If a company can escape their (financial, environmental, social) responsibilities by filing for bankruptcy before they have to pay out, they should be paying it forward.

In my country, pension funds are always separate companies from the employers; they have to deposit part of your wage into the pension fund, after which they can no longer touch it (because well, it's your money).

Of course, whether the pension companies handle it appropriately is another matter.

bko|6 years ago

Pension funds are generally defined benefit, as opposed to defined contribution. This means that they guarantee a retirement benefit. The problem with that is the companies often invest a portion assuming an unrealistic growth rate. The problem is worse when you consider that the effects of the underlying under-investment won't be felt until the current workers retire and start drawing on their funds. In other words, the people making the investment decisions today likely won't be around for the reckoning. This leads to a situation where a business today could be held hostage by employees from 30 years ago forcing current employees to suffer, prior employees to have their benefits cut and newer companies without these legacy costs to benefit.
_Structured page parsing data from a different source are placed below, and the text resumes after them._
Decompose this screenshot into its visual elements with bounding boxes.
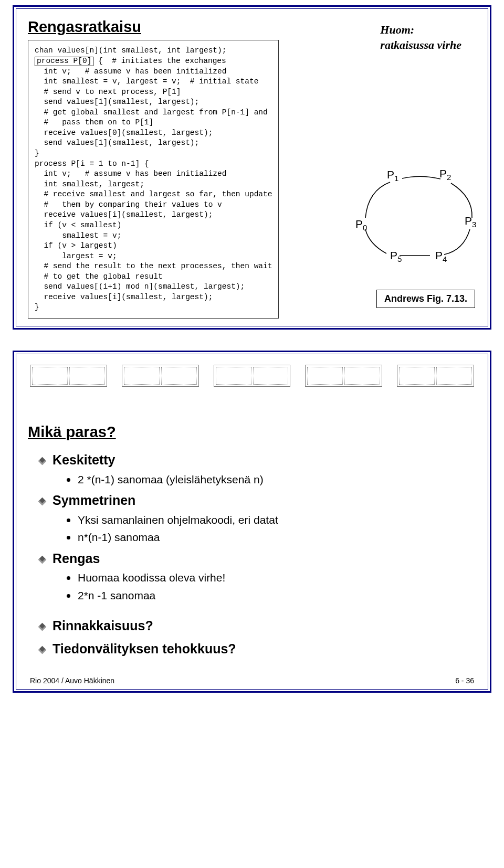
mini-box xyxy=(397,365,474,387)
slide2-title: Mikä paras? xyxy=(28,424,476,441)
note-line2: ratkaisussa virhe xyxy=(380,38,461,51)
dot-icon xyxy=(67,576,70,580)
ring-p3: P3 xyxy=(465,215,476,229)
bullet-symmetrinen: Symmetrinen xyxy=(39,491,476,511)
diamond-icon xyxy=(38,555,47,564)
dot-icon xyxy=(67,478,70,482)
code-p0-head-rest: { # initiates the exchanges xyxy=(93,57,226,65)
dot-icon xyxy=(67,518,70,522)
code-pi-body: process P[i = 1 to n-1] { int v; # assum… xyxy=(35,160,272,312)
footer-right: 6 - 36 xyxy=(455,676,474,685)
bullet-rengas: Rengas xyxy=(39,549,476,569)
footer-left: Rio 2004 / Auvo Häkkinen xyxy=(30,676,114,685)
sub-bullet: 2*n -1 sanomaa xyxy=(67,587,476,604)
sub-bullet: Yksi samanlainen ohjelmakoodi, eri datat xyxy=(67,512,476,528)
mini-box xyxy=(214,365,291,387)
sub-bullet: 2 *(n-1) sanomaa (yleislähetyksenä n) xyxy=(67,471,476,488)
slide-body: Rengasratkaisu Huom: ratkaisussa virhe c… xyxy=(16,8,488,326)
ring-arcs xyxy=(342,161,478,271)
mini-box xyxy=(30,365,107,387)
code-listing: chan values[n](int smallest, int largest… xyxy=(28,40,279,319)
slide-body-2: Mikä paras? Keskitetty 2 *(n-1) sanomaa … xyxy=(16,354,488,690)
note-line1: Huom: xyxy=(380,23,414,36)
code-chan: chan values[n](int smallest, int largest… xyxy=(35,46,226,55)
sub-bullet: n*(n-1) sanomaa xyxy=(67,529,476,546)
code-process-p0-box: process P[0] xyxy=(35,57,93,66)
decorative-box-row xyxy=(28,365,476,387)
mini-box xyxy=(305,365,382,387)
slide-rengasratkaisu: Rengasratkaisu Huom: ratkaisussa virhe c… xyxy=(13,5,491,330)
slide-mika-paras: Mikä paras? Keskitetty 2 *(n-1) sanomaa … xyxy=(13,351,491,693)
sub-bullet: Huomaa koodissa oleva virhe! xyxy=(67,569,476,586)
diamond-icon xyxy=(38,457,47,465)
bullet-rinnakkaisuus: Rinnakkaisuus? xyxy=(39,616,476,636)
bullet-list: Keskitetty 2 *(n-1) sanomaa (yleislähety… xyxy=(39,450,476,659)
note-huom: Huom: ratkaisussa virhe xyxy=(380,23,461,52)
ring-p0: P0 xyxy=(355,218,367,232)
bullet-tiedonvalitys: Tiedonvälityksen tehokkuus? xyxy=(39,639,476,659)
ring-p2: P2 xyxy=(439,167,451,182)
ring-p4: P4 xyxy=(435,249,447,263)
diamond-icon xyxy=(38,645,47,654)
dot-icon xyxy=(67,536,70,539)
diamond-icon xyxy=(38,623,47,631)
ring-diagram: P0 P1 P2 P3 P4 P5 xyxy=(342,161,478,271)
dot-icon xyxy=(67,594,70,598)
ring-p1: P1 xyxy=(387,168,398,183)
bullet-keskitetty: Keskitetty xyxy=(39,450,476,470)
slide-footer: Rio 2004 / Auvo Häkkinen 6 - 36 xyxy=(30,676,474,685)
code-p0-body: int v; # assume v has been initialized i… xyxy=(35,67,268,158)
mini-box xyxy=(122,365,199,387)
ring-p5: P5 xyxy=(390,249,402,263)
diamond-icon xyxy=(38,497,47,506)
andrews-figure-label: Andrews Fig. 7.13. xyxy=(376,290,475,308)
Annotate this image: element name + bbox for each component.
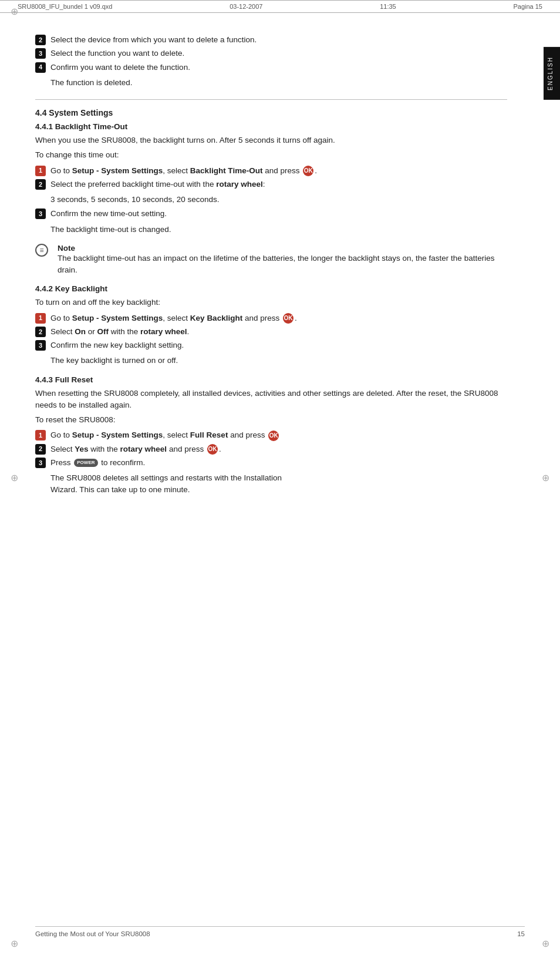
section-4-4-1-step3-sub: The backlight time-out is changed. bbox=[50, 224, 507, 236]
section-4-4-2-step3-sub: The key backlight is turned on or off. bbox=[50, 355, 507, 366]
section-4-4-1-step1: 1 Go to Setup - System Settings, select … bbox=[35, 165, 507, 177]
page-number: 15 bbox=[517, 930, 525, 937]
section-4-4-2-heading: 4.4.2 Key Backlight bbox=[35, 284, 507, 293]
reg-mark-top-left: ⊕ bbox=[11, 6, 18, 17]
section-4-4-3-para2: To reset the SRU8008: bbox=[35, 414, 507, 426]
section-4-4-1-step1-text: Go to Setup - System Settings, select Ba… bbox=[50, 165, 507, 177]
section-4-4-2-step3-text: Confirm the new key backlight setting. bbox=[50, 339, 507, 351]
intro-step-2: 2 Select the device from which you want … bbox=[35, 34, 507, 46]
section-4-4-3-step1: 1 Go to Setup - System Settings, select … bbox=[35, 429, 507, 441]
intro-step-4: 4 Confirm you want to delete the functio… bbox=[35, 62, 507, 73]
section-4-4-1-step2-text: Select the preferred backlight time-out … bbox=[50, 179, 507, 190]
footer-text: Getting the Most out of Your SRU8008 bbox=[35, 930, 150, 937]
section-4-4-1-para2: To change this time out: bbox=[35, 149, 507, 161]
ok-badge-3: OK bbox=[268, 431, 279, 441]
reg-mark-bottom-left: ⊕ bbox=[11, 938, 18, 949]
header-filename: SRU8008_IFU_bundel 1 v09.qxd bbox=[18, 3, 112, 10]
section-4-4-3-step2: 2 Select Yes with the rotary wheel and p… bbox=[35, 443, 507, 455]
step-badge-4-4-3-2: 2 bbox=[35, 444, 46, 455]
section-4-4-1-step2-sub: 3 seconds, 5 seconds, 10 seconds, 20 sec… bbox=[50, 194, 507, 206]
section-4-4-heading: 4.4 System Settings bbox=[35, 108, 507, 117]
section-4-4-3-para1: When resetting the SRU8008 completely, a… bbox=[35, 388, 507, 412]
section-4-4-1-steps: 1 Go to Setup - System Settings, select … bbox=[35, 165, 507, 191]
step-badge-4: 4 bbox=[35, 62, 46, 73]
section-4-4-2-step3: 3 Confirm the new key backlight setting. bbox=[35, 339, 507, 351]
section-4-4-2-steps: 1 Go to Setup - System Settings, select … bbox=[35, 312, 507, 352]
intro-step-3-text: Select the function you want to delete. bbox=[50, 48, 507, 59]
section-4-4-1-heading: 4.4.1 Backlight Time-Out bbox=[35, 122, 507, 131]
step-badge-4-4-3-3: 3 bbox=[35, 458, 46, 468]
section-4-4-3-step2-text: Select Yes with the rotary wheel and pre… bbox=[50, 443, 507, 455]
section-4-4-2-step1-text: Go to Setup - System Settings, select Ke… bbox=[50, 312, 507, 324]
header-pagina: Pagina 15 bbox=[513, 3, 542, 10]
step-badge-4-4-2-3: 3 bbox=[35, 340, 46, 351]
header-bar: SRU8008_IFU_bundel 1 v09.qxd 03-12-2007 … bbox=[0, 0, 560, 13]
section-4-4-3-step3-sub1: The SRU8008 deletes all settings and res… bbox=[50, 472, 507, 484]
section-4-4-3-step3-text: Press POWER to reconfirm. bbox=[50, 457, 507, 469]
step-badge-4-4-1-1: 1 bbox=[35, 166, 46, 176]
note-content-area: Note The backlight time-out has an impac… bbox=[58, 244, 507, 277]
section-4-4-1-step3: 3 Confirm the new time-out setting. bbox=[35, 208, 507, 220]
section-4-4-3-step3: 3 Press POWER to reconfirm. bbox=[35, 457, 507, 469]
press-label: Press bbox=[50, 458, 71, 467]
note-text: The backlight time-out has an impact on … bbox=[58, 254, 494, 274]
power-badge: POWER bbox=[74, 459, 97, 467]
section-4-4-1-step2: 2 Select the preferred backlight time-ou… bbox=[35, 179, 507, 190]
intro-step-4-sub: The function is deleted. bbox=[50, 77, 507, 89]
section-4-4-2-step2-text: Select On or Off with the rotary wheel. bbox=[50, 326, 507, 338]
section-4-4-1-para1: When you use the SRU8008, the backlight … bbox=[35, 134, 507, 146]
note-box: ≡ Note The backlight time-out has an imp… bbox=[35, 244, 507, 277]
step-badge-4-4-2-2: 2 bbox=[35, 327, 46, 337]
sidebar-tab: ENGLISH bbox=[544, 47, 560, 100]
intro-steps: 2 Select the device from which you want … bbox=[35, 34, 507, 73]
ok-badge-2: OK bbox=[283, 313, 294, 324]
section-4-4-3-step3-sub2: Wizard. This can take up to one minute. bbox=[50, 484, 507, 496]
section-4-4-3-steps: 1 Go to Setup - System Settings, select … bbox=[35, 429, 507, 469]
header-time: 11:35 bbox=[380, 3, 396, 10]
intro-step-3: 3 Select the function you want to delete… bbox=[35, 48, 507, 59]
main-content: 2 Select the device from which you want … bbox=[0, 13, 542, 520]
step-badge-4-4-2-1: 1 bbox=[35, 313, 46, 324]
reg-mark-mid-right: ⊕ bbox=[542, 472, 549, 483]
step-badge-4-4-3-1: 1 bbox=[35, 430, 46, 440]
section-4-4-2-para1: To turn on and off the key backlight: bbox=[35, 297, 507, 308]
header-date: 03-12-2007 bbox=[230, 3, 262, 10]
page-wrapper: ⊕ ⊕ ⊕ ⊕ ⊕ SRU8008_IFU_bundel 1 v09.qxd 0… bbox=[0, 0, 560, 955]
section-4-4-2-step1: 1 Go to Setup - System Settings, select … bbox=[35, 312, 507, 324]
reg-mark-bottom-right: ⊕ bbox=[542, 938, 549, 949]
section-4-4-3-step1-text: Go to Setup - System Settings, select Fu… bbox=[50, 429, 507, 441]
step-badge-3: 3 bbox=[35, 48, 46, 59]
intro-step-2-text: Select the device from which you want to… bbox=[50, 34, 507, 46]
section-divider-1 bbox=[35, 99, 507, 100]
footer-line bbox=[35, 926, 525, 927]
section-4-4-1-step3-list: 3 Confirm the new time-out setting. bbox=[35, 208, 507, 220]
step-badge-4-4-1-2: 2 bbox=[35, 179, 46, 190]
step3-text2: to reconfirm. bbox=[101, 458, 145, 467]
step-badge-4-4-1-3: 3 bbox=[35, 209, 46, 219]
section-4-4-3-heading: 4.4.3 Full Reset bbox=[35, 375, 507, 384]
note-icon: ≡ bbox=[35, 244, 48, 257]
ok-badge-1: OK bbox=[303, 166, 313, 176]
section-4-4-2-step2: 2 Select On or Off with the rotary wheel… bbox=[35, 326, 507, 338]
section-4-4-1-step3-text: Confirm the new time-out setting. bbox=[50, 208, 507, 220]
reg-mark-mid-left: ⊕ bbox=[11, 472, 18, 483]
intro-step-4-text: Confirm you want to delete the function. bbox=[50, 62, 507, 73]
footer: Getting the Most out of Your SRU8008 15 bbox=[35, 926, 525, 937]
step-badge-2: 2 bbox=[35, 35, 46, 45]
note-label: Note bbox=[58, 244, 75, 253]
ok-badge-4: OK bbox=[207, 444, 218, 455]
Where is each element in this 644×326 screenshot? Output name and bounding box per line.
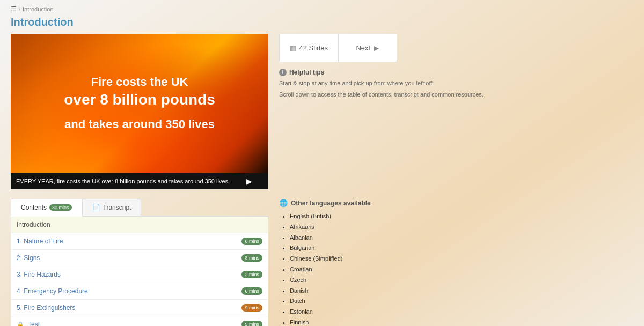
slides-icon: ▦ [290,44,296,52]
toc-badge: 9 mins [241,304,262,312]
toc-badge: 2 mins [241,271,262,278]
helpful-tip-1: Start & stop at any time and pick up fro… [279,79,633,88]
helpful-tips-heading: Helpful tips [289,69,324,76]
toc-item[interactable]: 🔒 Test5 mins [11,316,268,326]
toc-item-label: 4. Emergency Procedure [17,287,88,295]
globe-icon: 🌐 [279,199,288,207]
toc-item[interactable]: 3. Fire Hazards2 mins [11,266,268,283]
tab-transcript-label: Transcript [103,204,131,211]
language-item: English (British) [290,211,633,222]
contents-badge: 30 mins [49,204,72,211]
languages-list: English (British)AfrikaansAlbanianBulgar… [279,211,633,326]
page-title: Introduction [0,15,644,34]
languages-section: 🌐 Other languages available English (Bri… [279,199,633,326]
caption-arrow[interactable]: ▶ [246,177,252,186]
language-item: Bulgarian [290,243,633,254]
next-icon: ▶ [374,44,379,52]
caption-text: EVERY YEAR, fire costs the UK over 8 bil… [16,178,246,184]
toc-item[interactable]: Introduction [11,217,268,233]
language-item: Czech [290,275,633,286]
language-item: Dutch [290,296,633,307]
slides-nav: ▦ 42 Slides Next ▶ [279,34,397,62]
language-item: Croatian [290,264,633,275]
language-item: Chinese (Simplified) [290,254,633,264]
fire-text: Fire costs the UK over 8 billion pounds … [48,69,231,138]
language-item: Danish [290,286,633,297]
tab-contents-label: Contents [21,204,47,211]
languages-heading: Other languages available [291,199,371,207]
fire-text-line3: and takes around 350 lives [64,117,215,132]
tab-contents[interactable]: Contents 30 mins [11,199,82,217]
slides-label: 42 Slides [299,44,328,52]
right-panel: ▦ 42 Slides Next ▶ i Helpful tips Start … [279,34,633,101]
slide-container[interactable]: Fire costs the UK over 8 billion pounds … [11,34,268,189]
breadcrumb-current: Introduction [23,6,53,12]
toc-section: Contents 30 mins 📄 Transcript Introducti… [11,199,268,326]
toc-item-label: 5. Fire Extinguishers [17,304,75,312]
toc-item[interactable]: 5. Fire Extinguishers9 mins [11,300,268,316]
languages-title: 🌐 Other languages available [279,199,633,207]
toc-item-label: Introduction [17,221,50,228]
slides-button[interactable]: ▦ 42 Slides [280,34,339,62]
toc-item-label: 1. Nature of Fire [17,238,63,245]
helpful-tips: i Helpful tips Start & stop at any time … [279,69,633,101]
toc-item-label: 2. Signs [17,254,40,262]
fire-text-line2: over 8 billion pounds [64,90,215,109]
toc-item[interactable]: 2. Signs8 mins [11,250,268,266]
toc-badge: 6 mins [241,238,262,245]
toc-list: Introduction1. Nature of Fire6 mins2. Si… [11,217,268,326]
menu-icon: ☰ [11,5,17,13]
helpful-tips-title: i Helpful tips [279,69,633,76]
tab-transcript[interactable]: 📄 Transcript [82,199,142,216]
fire-image: Fire costs the UK over 8 billion pounds … [11,34,268,173]
language-item: Albanian [290,233,633,243]
tabs: Contents 30 mins 📄 Transcript [11,199,268,217]
video-caption: EVERY YEAR, fire costs the UK over 8 bil… [11,173,268,189]
transcript-icon: 📄 [92,204,100,211]
main-area: Fire costs the UK over 8 billion pounds … [0,34,644,189]
breadcrumb-separator: / [19,6,20,12]
info-icon: i [279,69,287,76]
toc-item-label: 3. Fire Hazards [17,271,61,278]
next-button[interactable]: Next ▶ [339,34,397,62]
breadcrumb: ☰ / Introduction [0,0,644,15]
language-item: Afrikaans [290,222,633,233]
toc-badge: 5 mins [241,321,262,326]
language-item: Finnish [290,317,633,326]
helpful-tip-2: Scroll down to access the table of conte… [279,90,633,99]
language-item: Estonian [290,307,633,317]
toc-item-label: 🔒 Test [17,321,40,326]
toc-item[interactable]: 4. Emergency Procedure6 mins [11,283,268,300]
lower-area: Contents 30 mins 📄 Transcript Introducti… [0,189,644,326]
toc-item[interactable]: 1. Nature of Fire6 mins [11,233,268,250]
fire-text-line1: Fire costs the UK [64,75,215,90]
toc-badge: 6 mins [241,287,262,295]
lock-icon: 🔒 [17,321,26,326]
toc-badge: 8 mins [241,254,262,262]
next-label: Next [356,44,370,52]
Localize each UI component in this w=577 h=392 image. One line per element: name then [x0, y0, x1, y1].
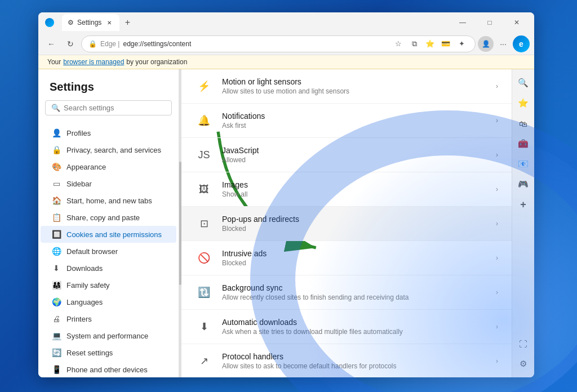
sidebar-icon-downloads: ⬇ — [52, 264, 61, 273]
sidebar-nav: 👤 Profiles 🔒 Privacy, search, and servic… — [38, 124, 179, 377]
sidebar-icon-system: 💻 — [52, 331, 61, 340]
close-button[interactable]: ✕ — [504, 14, 530, 31]
search-box[interactable]: 🔍 — [45, 100, 172, 115]
sidebar-icon-printers: 🖨 — [52, 314, 61, 323]
sidebar-title: Settings — [38, 69, 179, 100]
sidebar-label-system: System and performance — [66, 332, 148, 340]
profile-button[interactable]: 👤 — [478, 36, 494, 52]
sidebar-icon-sidebar-item: ▭ — [52, 179, 61, 188]
sidebar-item-languages[interactable]: 🌍 Languages — [41, 293, 176, 310]
settings-title-motion-sensors: Motion or light sensors — [222, 77, 496, 86]
sidebar-item-sidebar-item[interactable]: ▭ Sidebar — [41, 175, 176, 192]
sidebar-label-privacy: Privacy, search, and services — [66, 146, 161, 154]
sidebar-label-reset: Reset settings — [66, 349, 113, 357]
settings-more-button[interactable]: ··· — [495, 35, 512, 52]
settings-icon-background-sync: 🔃 — [195, 283, 213, 301]
sidebar-label-profiles: Profiles — [66, 129, 91, 137]
panel-collections-button[interactable]: ⭐ — [514, 94, 532, 112]
title-bar: ⚙ Settings ✕ + — □ ✕ — [38, 12, 534, 33]
sidebar-label-phone: Phone and other devices — [66, 366, 148, 374]
sidebar-item-profiles[interactable]: 👤 Profiles — [41, 124, 176, 141]
new-tab-button[interactable]: + — [119, 15, 135, 30]
sidebar-item-printers[interactable]: 🖨 Printers — [41, 310, 176, 327]
managed-link[interactable]: browser is managed — [63, 58, 124, 66]
sidebar-item-system[interactable]: 💻 System and performance — [41, 327, 176, 344]
sidebar-icon-cookies: 🔲 — [52, 230, 61, 239]
sidebar-label-family-safety: Family safety — [66, 281, 110, 289]
sidebar-icon-default-browser: 🌐 — [52, 247, 61, 256]
sidebar-label-appearance: Appearance — [66, 163, 106, 171]
sidebar-item-default-browser[interactable]: 🌐 Default browser — [41, 243, 176, 260]
address-bar[interactable]: 🔒 Edge | edge://settings/content ☆ ⧉ ⭐ 💳… — [81, 35, 476, 52]
tab-search-icon[interactable]: ⧉ — [407, 37, 421, 51]
info-text-after: by your organization — [126, 58, 187, 66]
settings-icon-images: 🖼 — [195, 180, 213, 198]
sidebar-item-family-safety[interactable]: 👨‍👩‍👧 Family safety — [41, 277, 176, 293]
lock-icon: 🔒 — [88, 40, 97, 48]
url-text: edge://settings/content — [123, 40, 388, 48]
browser-tab-icon — [45, 18, 54, 27]
search-input[interactable] — [64, 104, 166, 112]
sidebar-item-appearance[interactable]: 🎨 Appearance — [41, 158, 176, 175]
info-text-before: Your — [47, 58, 61, 66]
sidebar-label-printers: Printers — [66, 315, 92, 323]
window-controls: — □ ✕ — [450, 14, 530, 31]
copilot-icon[interactable]: ✦ — [455, 37, 468, 51]
minimize-button[interactable]: — — [450, 14, 476, 31]
star-icon[interactable]: ☆ — [392, 37, 405, 51]
sidebar-item-share-copy[interactable]: 📋 Share, copy and paste — [41, 209, 176, 226]
favorites-icon[interactable]: ⭐ — [423, 37, 437, 51]
sidebar-icon-phone: 📱 — [52, 365, 61, 374]
settings-icon-notifications: 🔔 — [195, 112, 213, 130]
refresh-button[interactable]: ↻ — [62, 35, 79, 52]
sidebar-icon-languages: 🌍 — [52, 297, 61, 306]
sidebar-label-start-home: Start, home, and new tabs — [66, 197, 152, 205]
settings-item-motion-sensors[interactable]: ⚡ Motion or light sensors Allow sites to… — [181, 69, 512, 104]
tab-label: Settings — [77, 19, 101, 26]
sidebar-icon-privacy: 🔒 — [52, 145, 61, 154]
settings-desc-motion-sensors: Allow sites to use motion and light sens… — [222, 87, 496, 95]
edge-logo: e — [513, 35, 530, 52]
settings-icon-protocol-handlers: ↗ — [195, 352, 213, 370]
edge-label: Edge | — [100, 40, 119, 48]
sidebar-icon-family-safety: 👨‍👩‍👧 — [52, 280, 61, 289]
sidebar-label-sidebar-item: Sidebar — [66, 180, 92, 188]
sidebar-icon-start-home: 🏠 — [52, 196, 61, 205]
sidebar-icon-profiles: 👤 — [52, 128, 61, 137]
sidebar-label-share-copy: Share, copy and paste — [66, 213, 140, 222]
search-icon: 🔍 — [51, 104, 60, 112]
sidebar-item-phone[interactable]: 📱 Phone and other devices — [41, 361, 176, 377]
sidebar-label-downloads: Downloads — [66, 264, 103, 273]
wallet-icon[interactable]: 💳 — [439, 37, 452, 51]
sidebar-item-privacy[interactable]: 🔒 Privacy, search, and services — [41, 141, 176, 158]
title-bar-left: ⚙ Settings ✕ + — [43, 14, 135, 31]
tab-close-button[interactable]: ✕ — [105, 18, 114, 27]
sidebar-label-default-browser: Default browser — [66, 247, 118, 256]
sidebar-item-cookies[interactable]: 🔲 Cookies and site permissions — [41, 226, 176, 243]
tab-group: ⚙ Settings ✕ + — [62, 14, 135, 31]
sidebar-icon-appearance: 🎨 — [52, 162, 61, 171]
settings-text-motion-sensors: Motion or light sensors Allow sites to u… — [222, 77, 496, 95]
managed-info-bar: Your browser is managed by your organiza… — [38, 55, 534, 69]
settings-chevron-motion-sensors: › — [496, 82, 498, 90]
active-tab[interactable]: ⚙ Settings ✕ — [62, 14, 119, 31]
navigation-bar: ← ↻ 🔒 Edge | edge://settings/content ☆ ⧉… — [38, 33, 534, 55]
sidebar-label-languages: Languages — [66, 298, 103, 306]
panel-search-button[interactable]: 🔍 — [514, 74, 532, 92]
settings-icon-auto-downloads: ⬇ — [195, 318, 213, 336]
settings-sidebar: Settings 🔍 👤 Profiles 🔒 Privacy, search,… — [38, 69, 179, 377]
sidebar-item-start-home[interactable]: 🏠 Start, home, and new tabs — [41, 192, 176, 209]
sidebar-label-cookies: Cookies and site permissions — [66, 230, 162, 239]
sidebar-icon-share-copy: 📋 — [52, 213, 61, 222]
settings-icon-motion-sensors: ⚡ — [195, 77, 213, 95]
settings-icon-javascript: JS — [195, 146, 213, 164]
settings-icon-popups: ⊡ — [195, 215, 213, 233]
back-button[interactable]: ← — [43, 35, 60, 52]
maximize-button[interactable]: □ — [477, 14, 503, 31]
sidebar-item-downloads[interactable]: ⬇ Downloads — [41, 260, 176, 277]
sidebar-item-reset[interactable]: 🔄 Reset settings — [41, 344, 176, 361]
nav-right-buttons: 👤 ··· e — [478, 35, 530, 52]
address-icons: ☆ ⧉ ⭐ 💳 ✦ — [392, 37, 468, 51]
sidebar-icon-reset: 🔄 — [52, 348, 61, 357]
settings-icon-intrusive-ads: 🚫 — [195, 249, 213, 267]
Defined contribution means the employer puts away a certain defined amount for every employee and the employee is entitled to that. This removes the risk of mismanagement of funds and gives employees responsibility to manage their own investments. An example is a 401k account. Most private businesses in the US switched over to defined contribution as its more sustainable and predictable. As an employee I also prefer defined contribution since my retirement is no longer dependent on the health of an employer a few decades from now.

lordnacho|6 years ago

The example you're looking for is insurance, where it's an obvious problem. You can't just open an insurance company, take people's premium payments, and then go broke when there's a claim.

But for other companies, normal limited liability bankruptcy is the default solution. Nobody thought coal companies would be a special risk in the sense of having liabilities way after their income. It's like if you invent an ice cream that turns out to give people cancer in 20 years, there's no recourse beyond what money the company has at that time.

Joakal|6 years ago

Simple solution, provide a bond as condition to start.

But it won't get implemented, why? It would be in many billions because the bond needs to cover clean up costs, etc. Companies want this risk to be borne by government and indirectly, the population/environment.

adrianN|6 years ago

If you start out you won't yet have destroyed a lot of land and you won't have many miners. Just require a fixed amount of money as a bond for every ton of coal produced. This could also cover CO2.

kortilla|6 years ago

Not really. When coal wasn’t getting crushed by natural gas, cleanup costs for seem mines were easily covered (assuming co2 not priced in as is standard right now).

wz1000|6 years ago

This is why limited liability is a terrible idea, just another way to privatize the gains and socialize the losses.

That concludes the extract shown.